## TASK ITEM
From the data that follows, print exactly the lines starting at the one containing "Choosing blepharoplasty in" and ending at the one containing "packaging design can"; include both of them and nothing more.

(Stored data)
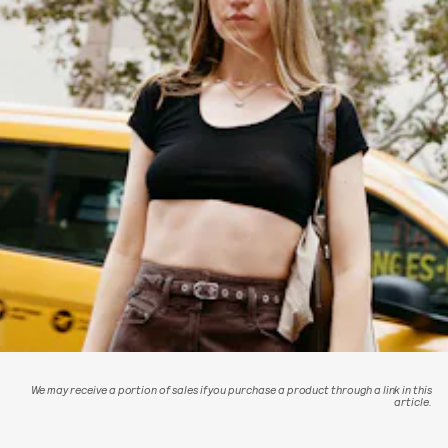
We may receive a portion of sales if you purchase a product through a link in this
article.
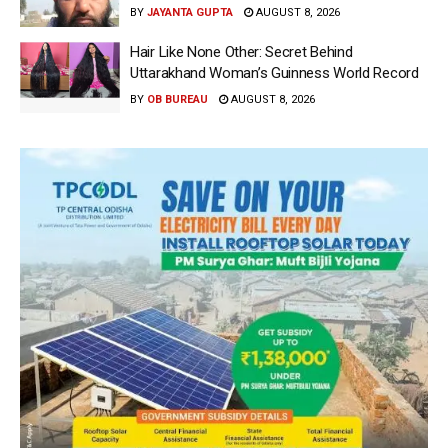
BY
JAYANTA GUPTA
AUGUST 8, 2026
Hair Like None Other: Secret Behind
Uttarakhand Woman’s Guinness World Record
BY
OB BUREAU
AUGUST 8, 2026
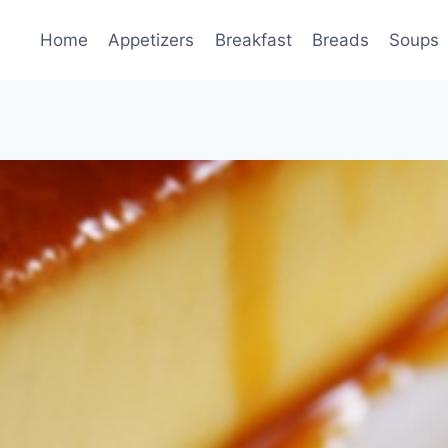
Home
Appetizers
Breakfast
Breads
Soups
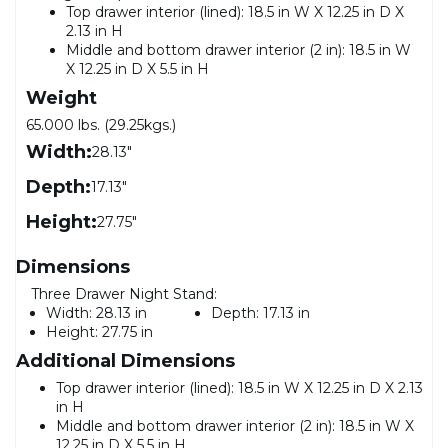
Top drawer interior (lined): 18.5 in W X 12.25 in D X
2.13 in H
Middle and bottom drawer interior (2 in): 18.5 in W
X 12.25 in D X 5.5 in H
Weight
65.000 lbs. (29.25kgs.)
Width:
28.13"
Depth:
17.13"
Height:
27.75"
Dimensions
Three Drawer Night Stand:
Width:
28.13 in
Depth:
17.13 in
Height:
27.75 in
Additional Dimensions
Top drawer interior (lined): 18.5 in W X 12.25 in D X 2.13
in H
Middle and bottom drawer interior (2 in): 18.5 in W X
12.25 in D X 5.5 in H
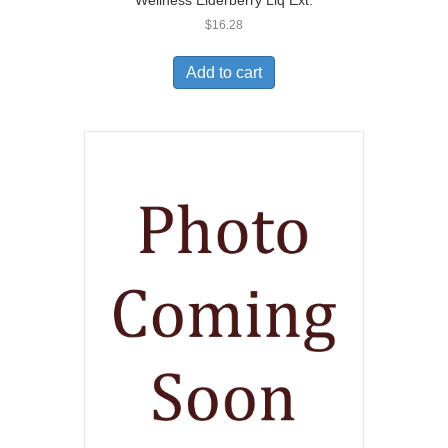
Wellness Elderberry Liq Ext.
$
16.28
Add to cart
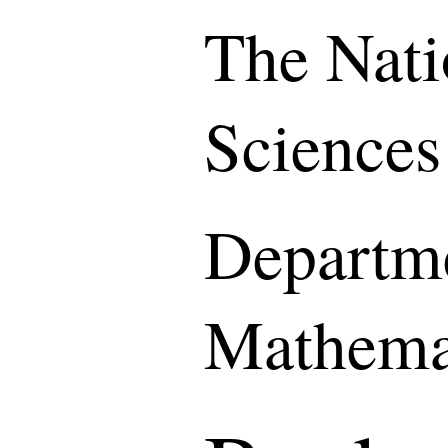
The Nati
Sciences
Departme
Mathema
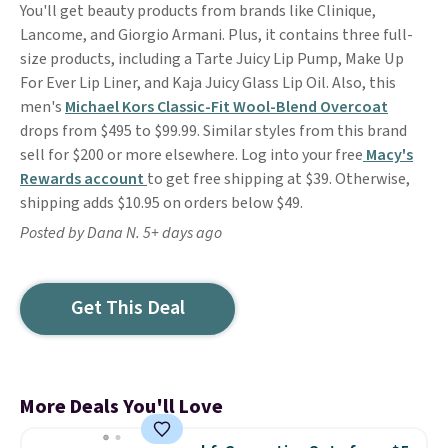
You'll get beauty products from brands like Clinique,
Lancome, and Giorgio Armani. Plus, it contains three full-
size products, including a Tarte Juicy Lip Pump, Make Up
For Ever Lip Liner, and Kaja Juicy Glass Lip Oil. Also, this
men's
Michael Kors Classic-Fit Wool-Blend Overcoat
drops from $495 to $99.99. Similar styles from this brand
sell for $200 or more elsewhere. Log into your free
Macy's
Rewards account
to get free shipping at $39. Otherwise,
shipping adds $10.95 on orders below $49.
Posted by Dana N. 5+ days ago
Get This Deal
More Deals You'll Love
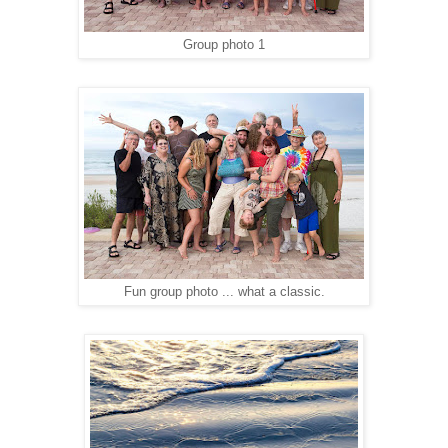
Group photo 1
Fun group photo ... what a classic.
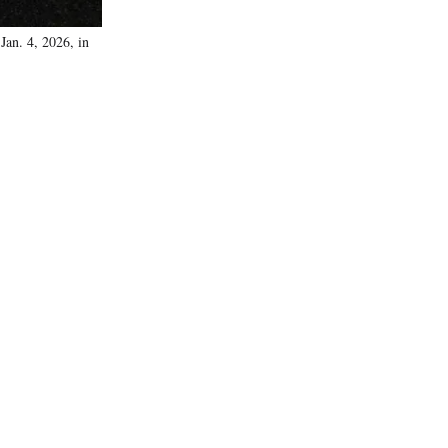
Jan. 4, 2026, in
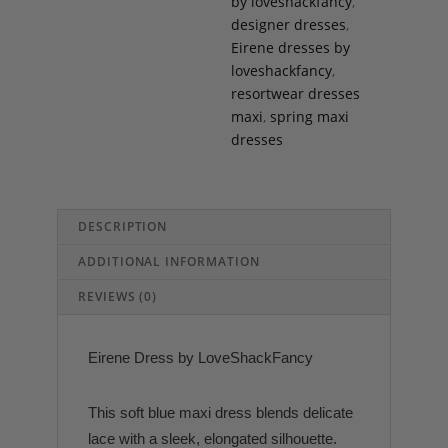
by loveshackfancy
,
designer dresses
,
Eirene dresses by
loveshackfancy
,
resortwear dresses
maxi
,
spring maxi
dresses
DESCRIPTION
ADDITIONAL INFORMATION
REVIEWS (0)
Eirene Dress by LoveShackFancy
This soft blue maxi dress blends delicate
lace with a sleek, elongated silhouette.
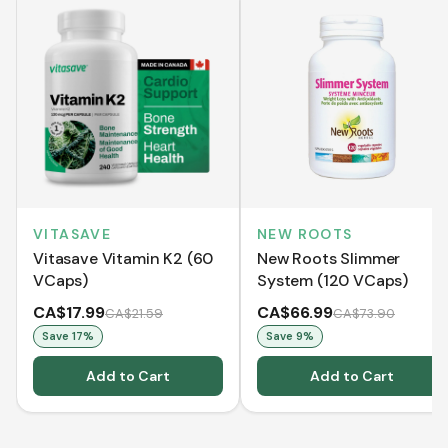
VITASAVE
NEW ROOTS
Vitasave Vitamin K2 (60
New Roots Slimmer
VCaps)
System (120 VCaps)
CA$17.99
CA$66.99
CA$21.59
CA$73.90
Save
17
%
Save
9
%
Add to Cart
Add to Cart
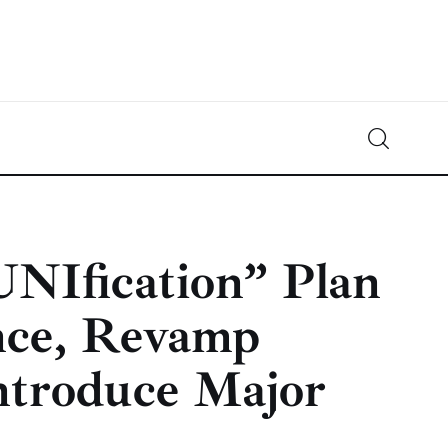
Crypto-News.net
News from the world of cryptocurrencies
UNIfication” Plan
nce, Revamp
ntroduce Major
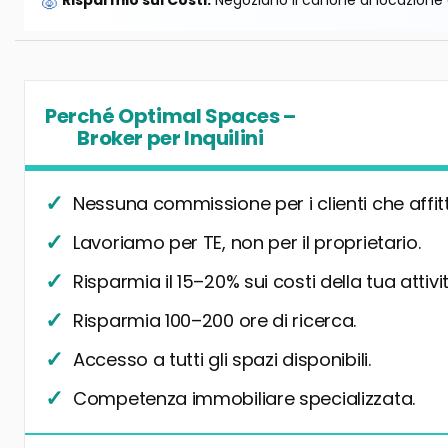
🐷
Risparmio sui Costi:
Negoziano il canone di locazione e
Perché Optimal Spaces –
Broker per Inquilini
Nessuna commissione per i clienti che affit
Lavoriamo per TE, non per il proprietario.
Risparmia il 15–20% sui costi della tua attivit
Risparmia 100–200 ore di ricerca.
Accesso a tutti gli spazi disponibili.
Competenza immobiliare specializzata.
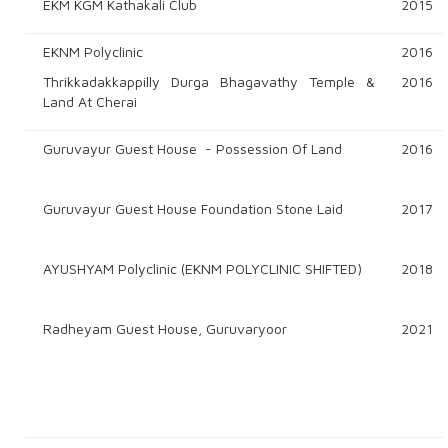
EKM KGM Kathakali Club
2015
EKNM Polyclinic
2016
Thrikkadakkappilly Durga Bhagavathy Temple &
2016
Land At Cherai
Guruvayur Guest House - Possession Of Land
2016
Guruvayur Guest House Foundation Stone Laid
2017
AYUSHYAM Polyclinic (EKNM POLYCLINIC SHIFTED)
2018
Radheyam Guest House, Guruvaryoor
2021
...
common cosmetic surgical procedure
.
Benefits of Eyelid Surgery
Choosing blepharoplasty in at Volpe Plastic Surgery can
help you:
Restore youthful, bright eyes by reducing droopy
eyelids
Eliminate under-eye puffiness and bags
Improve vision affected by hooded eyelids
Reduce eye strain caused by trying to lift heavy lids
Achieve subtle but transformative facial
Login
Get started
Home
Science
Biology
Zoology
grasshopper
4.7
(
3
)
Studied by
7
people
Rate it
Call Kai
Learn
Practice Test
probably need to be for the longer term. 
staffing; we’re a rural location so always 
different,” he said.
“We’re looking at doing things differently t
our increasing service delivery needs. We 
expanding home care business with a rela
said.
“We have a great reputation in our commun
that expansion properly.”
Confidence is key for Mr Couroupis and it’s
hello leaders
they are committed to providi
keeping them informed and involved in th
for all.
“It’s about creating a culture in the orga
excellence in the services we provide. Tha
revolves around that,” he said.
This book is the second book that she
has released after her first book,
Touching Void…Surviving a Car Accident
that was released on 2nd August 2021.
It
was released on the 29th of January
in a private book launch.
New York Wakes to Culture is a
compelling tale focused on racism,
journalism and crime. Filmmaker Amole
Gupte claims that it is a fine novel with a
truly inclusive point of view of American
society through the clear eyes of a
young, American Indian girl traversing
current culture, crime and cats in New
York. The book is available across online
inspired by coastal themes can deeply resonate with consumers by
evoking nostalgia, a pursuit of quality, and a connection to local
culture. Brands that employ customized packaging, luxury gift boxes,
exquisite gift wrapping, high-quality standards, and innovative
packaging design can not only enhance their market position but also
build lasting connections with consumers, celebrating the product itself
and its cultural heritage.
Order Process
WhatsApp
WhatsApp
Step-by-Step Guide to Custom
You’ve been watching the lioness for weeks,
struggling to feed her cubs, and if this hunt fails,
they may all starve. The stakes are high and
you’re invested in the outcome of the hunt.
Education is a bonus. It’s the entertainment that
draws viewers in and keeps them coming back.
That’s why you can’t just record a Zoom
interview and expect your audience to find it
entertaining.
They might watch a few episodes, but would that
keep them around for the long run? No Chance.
* * *
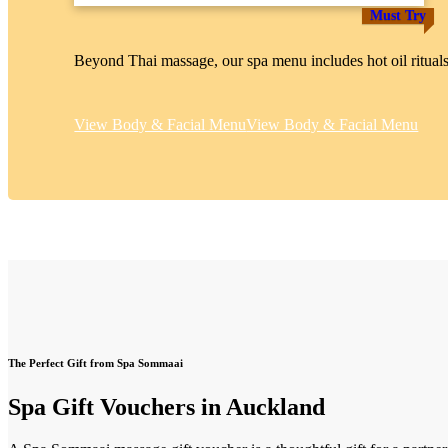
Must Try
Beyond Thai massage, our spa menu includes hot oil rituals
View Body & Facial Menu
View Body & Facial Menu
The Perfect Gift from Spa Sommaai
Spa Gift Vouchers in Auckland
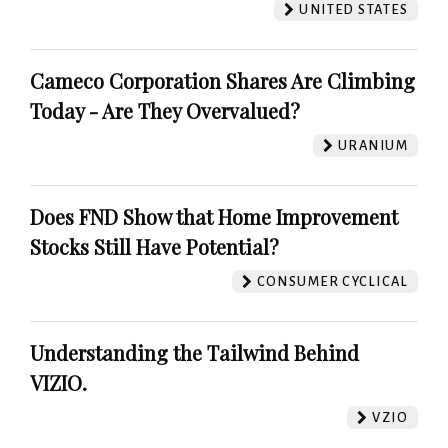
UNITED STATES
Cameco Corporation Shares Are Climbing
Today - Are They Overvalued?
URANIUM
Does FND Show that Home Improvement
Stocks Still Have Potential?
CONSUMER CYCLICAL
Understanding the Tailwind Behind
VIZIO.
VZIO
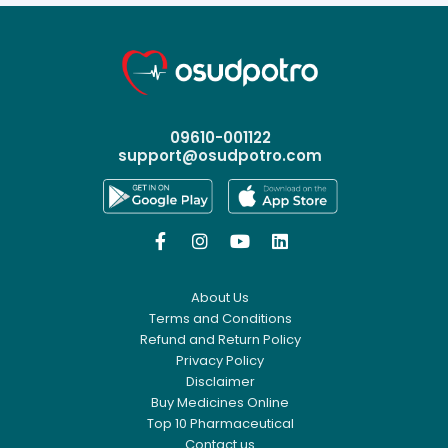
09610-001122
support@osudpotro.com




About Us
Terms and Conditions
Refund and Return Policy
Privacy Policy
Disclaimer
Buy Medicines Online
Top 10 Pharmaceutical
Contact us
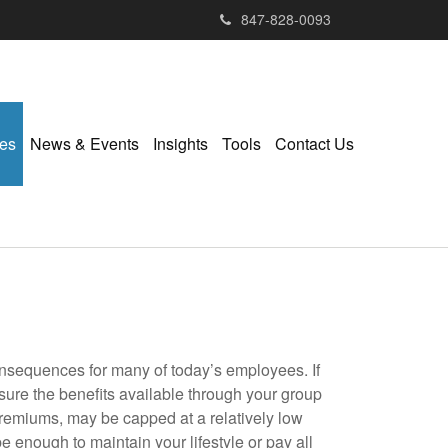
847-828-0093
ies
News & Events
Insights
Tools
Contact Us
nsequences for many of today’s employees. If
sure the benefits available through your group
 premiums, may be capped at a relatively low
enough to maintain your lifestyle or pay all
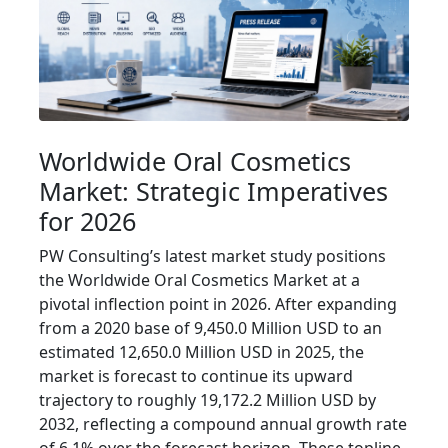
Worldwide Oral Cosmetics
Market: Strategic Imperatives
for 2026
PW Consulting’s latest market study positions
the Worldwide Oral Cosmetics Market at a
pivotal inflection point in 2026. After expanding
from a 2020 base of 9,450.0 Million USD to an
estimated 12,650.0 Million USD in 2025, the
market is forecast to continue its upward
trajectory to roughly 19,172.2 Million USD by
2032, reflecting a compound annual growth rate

## RESPONSE FOR THIS EXERCISE
Choosing blepharoplasty in at Volpe Plastic Surgery can
help you:
Restore youthful, bright eyes by reducing droopy
eyelids
Eliminate under-eye puffiness and bags
Improve vision affected by hooded eyelids
Reduce eye strain caused by trying to lift heavy lids
Achieve subtle but transformative facial
Login
Get started
Home
Science
Biology
Zoology
grasshopper
4.7
(
3
)
Studied by
7
people
Rate it
Call Kai
Learn
Practice Test
probably need to be for the longer term. 
staffing; we’re a rural location so always 
different,” he said.
“We’re looking at doing things differently t
our increasing service delivery needs. We 
expanding home care business with a rela
said.
“We have a great reputation in our commun
that expansion properly.”
Confidence is key for Mr Couroupis and it’s
hello leaders
they are committed to providi
keeping them informed and involved in th
for all.
“It’s about creating a culture in the orga
excellence in the services we provide. Tha
revolves around that,” he said.
This book is the second book that she
has released after her first book,
Touching Void…Surviving a Car Accident
that was released on 2nd August 2021.
It
was released on the 29th of January
in a private book launch.
New York Wakes to Culture is a
compelling tale focused on racism,
journalism and crime. Filmmaker Amole
Gupte claims that it is a fine novel with a
truly inclusive point of view of American
society through the clear eyes of a
young, American Indian girl traversing
current culture, crime and cats in New
York. The book is available across online
inspired by coastal themes can deeply resonate with consumers by
evoking nostalgia, a pursuit of quality, and a connection to local
culture. Brands that employ customized packaging, luxury gift boxes,
exquisite gift wrapping, high-quality standards, and innovative
packaging design can not only enhance their market position but also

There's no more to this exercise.